Les principaux syndicats de la Ville de Montréal sont furieux de voir leurs régimes de retraite montrés du doigt pour expliquer la hausse des dépenses et des taxes municipales dans le dernier budget. Policiers, pompiers, professionnels, cols blancs et cols bleus accusent l'administration Tremblay de tourner vers eux les projecteurs pour faire oublier leur mauvaise gestion des finances municipales.

«La réaction du maire me fâche, me choque, parce que s'il y a des hausses de taxes à Montréal, c'est attribuable au maire seulement et non pas aux régimes de retraite», dénonce Yves Francoeur, président de la Fraternité des policiers de Montréal. Celui-ci soutient au contraire que la Ville a économisé 500 millions entre 1997 et 2007 en prenant congé de cotisation dans la caisse de retraite.

«C'est un secret de Polichinelle que, depuis plusieurs années, l'administration municipale paie de 25% à 40% de trop pour tous les contrats publics. Sur 1 à 2 milliards de contrats, on parle de 250 à 800 millions, alors jeter le blâme sur les régimes de retraite... c'est bien plus de la mauvaise gestion de la Ville qu'il est question», affirme Yves Francoeur.

Même frustration chez les cols blancs où l'on digère mal d'être ainsi montrés du doigt pour la deuxième année de suite afin de justifier les hausses de taxes. «C'est choquant qu'ils aient décidé cette année de mettre l'accent sur nos régimes de retraite. L'an passé, c'était à cause de nos conditions de travail», a dénoncé Monique Côté, présidente du Syndicat des fonctionnaires municipaux de Montréal.

Les pompiers avalent eux aussi de travers le dernier budget. «On crie au loup, mais ce qu'on oublie, c'est qu'une crise financière, c'est temporaire. Oui, on a eu des pertes catastrophiques en 2008, mais on a eu de forts rendements positifs en 2009 et 2010», indique Ronald Martin, président de l'Association des pompiers de Montréal.

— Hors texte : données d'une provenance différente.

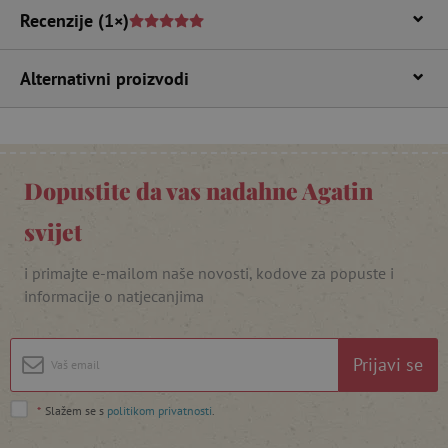
Recenzije
(1×)
Alternativni proizvodi
Dopustite da vas nadahne Agatin
featureFlagIdentifier
www.agatinsvijet.hr
Googleovu politiku privatnosti
svijet
lastVisitedProduct
www.agatinsvijet.hr
i primajte e-mailom naše novosti, kodove za popuste i
informacije o natjecanjima
_lb_ccc
.agatinsvijet.hr
Prijavi se
*
Slažem se s
politikom privatnosti
.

Les cols bleus reconnaissent que les régimes de retraite éprouvent des difficultés, mais estiment que l'administration municipale a elle aussi plusieurs problèmes à régler. «Les 103 élus de Montréal, c'est plus que Vancouver, Toronto et Ottawa ensemble. Alors, quand ils disent qu'ils ont un problème financier, qu'ils fassent le ménage dans leur propre cour», dénonce Michel Parent, président des cols bleus.

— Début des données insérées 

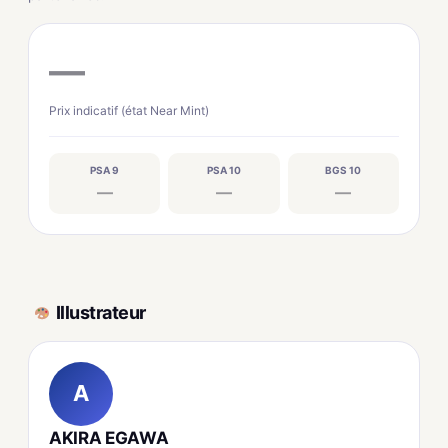
—
Prix indicatif (état Near Mint)
PSA 9
PSA 10
BGS 10
—
—
—
Illustrateur
A
AKIRA EGAWA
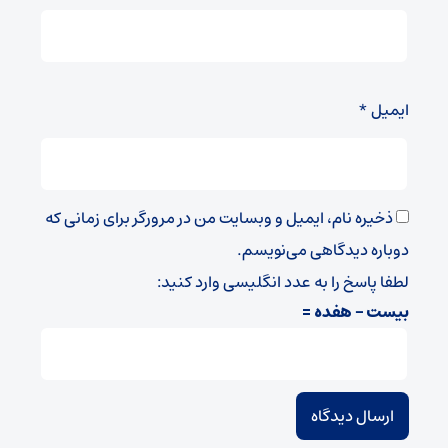
ایمیل
*
ذخیره نام، ایمیل و وبسایت من در مرورگر برای زمانی که
دوباره دیدگاهی می‌نویسم.
لطفا پاسخ را به عدد انگلیسی وارد کنید:
بیست − هفده =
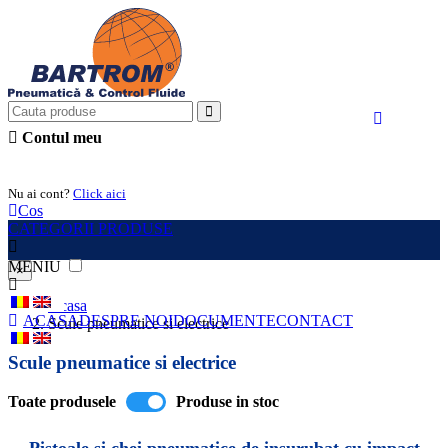
Contul meu
Intra in cont
Nu ai cont?
Click aici
Cos
CATEGORII PRODUSE
MENIU
×
Acasa
ACASA
DESPRE NOI
DOCUMENTE
CONTACT
Scule pneumatice si electrice
Scule pneumatice si electrice
Toate produsele
Produse in stoc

Malgré leur colère, les cinq syndicats, qui représentent près de 90% des employés municipaux, se disent ouverts à revoir leurs régimes de retraite, mais «pas à n'importe quel prix», dit Monique Côté. Déjà, plusieurs solutions ont été trouvées, selon elle. «On a accepté de fusionner les 15 régimes de retraite des cols blancs en un seul, ça va représenter des économies énormes en frais de gestion. Mais ça, ils n'en parlent pas», déplore Mme Côté.

Le Syndicat des professionnels de Montréal doute quant à lui des chiffres avancés par la Ville, selon laquelle les régimes de retraite coûteront 609 millions en 2012. «On a commencé à négocier, mais on a l'impression que le maire négocie plus à travers les médias que directement avec nous à la table. On nous arrive avec des solutions, mais on ne sait pas encore quel est le problème. Est-ce passager à cause des marchés ou est-ce permanent à cause de la démographie?», demande Gisèle Jolin, présidente du Syndicat des professionnels.

La Ville assure que le problème est loin d'être passager. «Quand les gens prennent leur retraite après 30 ans de service et ont encore 30 ans de vie devant eux, il y a un coût à ça», dit Jean-Yves Hinse, directeur capital humain de Montréal. L'administration demande un partage égal des coûts des régimes, le report de l'âge de la retraite et un partage des déficits.